### Task to carry out
Would you copy all lines in the data that contain the word "Stuttgart"?

____ Material provided

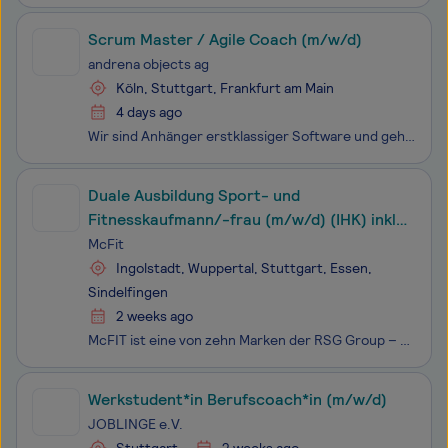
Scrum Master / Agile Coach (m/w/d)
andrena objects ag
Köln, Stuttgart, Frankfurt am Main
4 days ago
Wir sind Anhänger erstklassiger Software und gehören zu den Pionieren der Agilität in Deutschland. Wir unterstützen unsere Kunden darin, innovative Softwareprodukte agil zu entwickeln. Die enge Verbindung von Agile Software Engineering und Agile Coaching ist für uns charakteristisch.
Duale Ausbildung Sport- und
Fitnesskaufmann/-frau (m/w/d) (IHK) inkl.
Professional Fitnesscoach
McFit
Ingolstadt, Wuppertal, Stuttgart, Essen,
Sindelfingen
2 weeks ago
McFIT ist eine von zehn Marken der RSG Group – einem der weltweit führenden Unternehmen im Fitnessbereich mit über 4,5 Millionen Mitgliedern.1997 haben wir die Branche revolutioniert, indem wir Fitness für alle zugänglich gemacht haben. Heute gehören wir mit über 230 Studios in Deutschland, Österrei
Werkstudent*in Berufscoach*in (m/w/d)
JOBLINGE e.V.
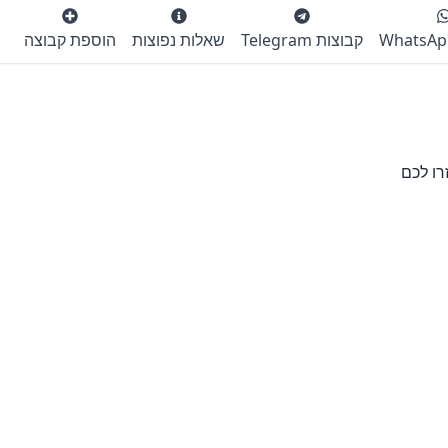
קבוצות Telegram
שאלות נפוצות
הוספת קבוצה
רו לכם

________

### Problem solution
Köln, Stuttgart, Frankfurt am Main
Ingolstadt, Wuppertal, Stuttgart, Essen,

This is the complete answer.